Разлад родителей и холодность матери отметили собой характер Фредерика. В чем-то кальвинистское воспитание придавило его навсегда. На протяжении почти всей жизни он не умел откровенничать, делиться своими переживаниями, боялся, что его отвергнут или посмеются. Только под старость немного смягчился и приоткрыл тайны, которые в более молодые годы строго оберегал. Такой душевный склад порождает огромное количество невротиков. Но Фредерику повезло. Кроме всего этого у него были рано проявившийся талант, ум, отточенный в одиноких размышлениях, фантастическое трудолюбие, привитое (правильнее было бы сказать – вбитое) матерью. История дала ему ощущение свободы. В иных временах он чувствовал себя как дома, с людьми из прошлого он был самим собой.

Он мог бы вырасти и отвергнуть религию, возненавидеть ее за безрадостное детство, но этого не случилось. Сын неудавшегося натуралиста вырос верующим человеком и всю жизнь старался придерживаться строгой религиозной дисциплины. Его творчество, если посмотреть под этим углом, очень сублимировано, особенно наиболее личная и откровенная из книг – «История моих заблуждений». Замкнутому и впечатлительному мальчику одно время даже была близка религиозная экзальтация, почти не свойственная протестантам. На склоне лет он мне рассказал, что в юности подумывал вступить в какой-нибудь протестантский орден, но все-таки его призвание было в другом, он это чувствовал.

На улице и в школе, а потом в лицее имени адмирала Колиньи он по большей части выглядел обычным мальчишкой.

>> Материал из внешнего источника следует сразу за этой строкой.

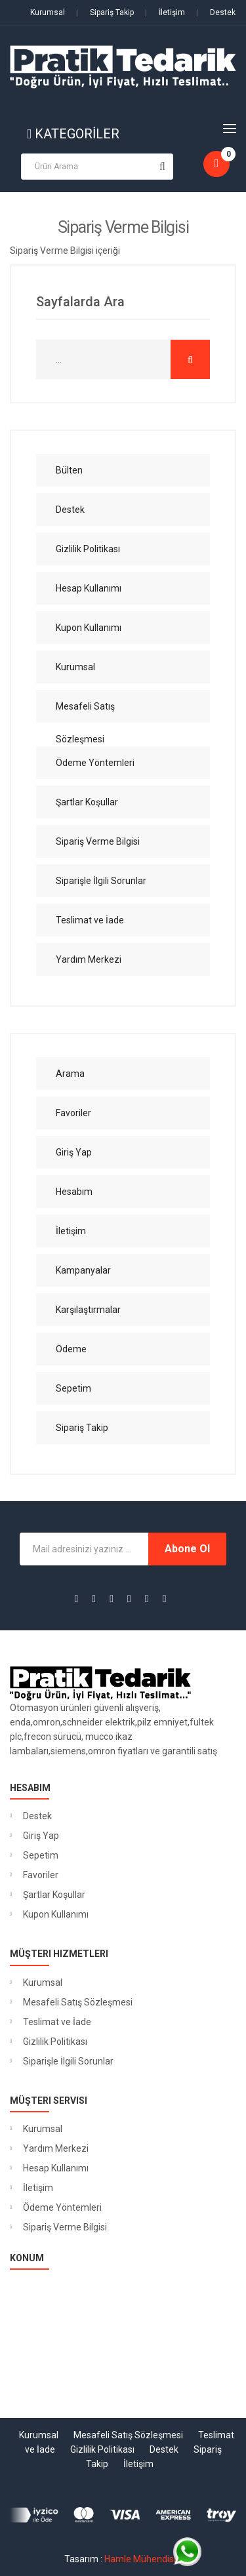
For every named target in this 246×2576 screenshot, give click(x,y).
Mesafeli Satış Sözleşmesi (78, 2002)
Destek (216, 12)
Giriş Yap (41, 1835)
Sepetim (40, 1855)
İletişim (165, 12)
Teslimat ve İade (57, 2022)
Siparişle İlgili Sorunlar (68, 2061)
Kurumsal (47, 12)
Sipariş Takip (105, 12)
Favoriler (40, 1875)
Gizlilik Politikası (55, 2041)
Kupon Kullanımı (56, 1914)
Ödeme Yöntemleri (62, 2207)
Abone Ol (187, 1548)
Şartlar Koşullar (54, 1894)
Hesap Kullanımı (56, 2168)
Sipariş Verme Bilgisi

Иногда дрался, хоть и не любил это занятие, учился по одним предметам отлично, по другим никак (на седьмом десятке лет в письме к сыну он «пожалел о каждом уроке математики, который прогулял или пробездельничал»!), бегал в порт встречать корабли из далеких стран, пахнущие чаем и корицей. Играл с приятелями в «осаду Ла-Рошели» в старых бастионах. Покупал на сэкономленную пару сантимов горсть печеных каштанов прямо с огня. Лазил по скалам (до своего злополучного военного ранения он был искусным альпинистом), учился ходить под парусом, ловил устриц и макрель. Обычный набор детских радостей тех счастливчиков, которые родились и выросли у теплого моря, мало меняющийся от поколения к поколению – так же росли и мы с братом, и мои дети, и сейчас растут мои внуки. Фредерик был разве что заметно серьезнее своих ровесников и переживал всё иначе – как будто не играл, а жил по-настоящему и умирал по-настоящему.

Любил он и одиночество – даже больше, чем игры. Ему не скучно было наедине с собой. Если реальность ничем не увлекала, он воскрешал в своем воображении другие миры, представляя в мельчайших деталях жизнь людей, скажем, в древних Афинах или в средневековом итальянском герцогстве. Ему было интересно не только героическое в истории, но и самое простое – как люди выглядели, чем зарабатывали на жизнь, чему учились в школе, что ели и во что одевались, как относились к событиям, объявленным позднее историческими. А главное – как они думали, чем отличалось их сознание от сознания его современников. Любознательный подросток хотел все это знать и набрасывался не только на труды историков, но и на художественную литературу того времени и тщательно просеивал контекст, собирая по крупинкам драгоценные факты.